WHAT TO DO: Lines before the one containing "Рециркуляторы воздуха" are to be left out; that line and all after it, through the end of the material below, are to be written out exactly.

───── RECORD EXCERPTS ─────

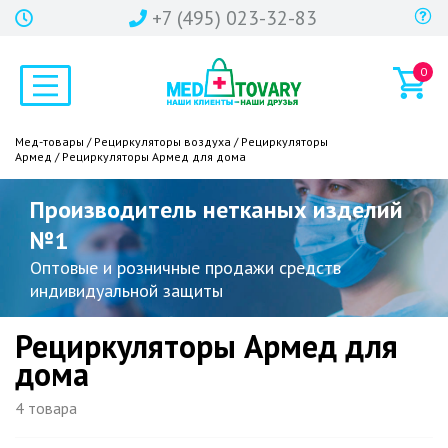
+7 (495) 023-32-83
0
Мед-товары
/
Рециркуляторы воздуха
/
Рециркуляторы
Армед
/ Рециркуляторы Армед для дома
Производитель нетканых изделий
№1
Оптовые и розничные продажи средств
индивидуальной защиты
Рециркуляторы Армед для
дома
4 товара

─────

ANSWER TO THIS PROBLEM:
Рециркуляторы воздуха
/
Рециркуляторы
Армед
/ Рециркуляторы Армед для дома
Производитель нетканых изделий
№1
Оптовые и розничные продажи средств
индивидуальной защиты
Рециркуляторы Армед для
дома
4 товара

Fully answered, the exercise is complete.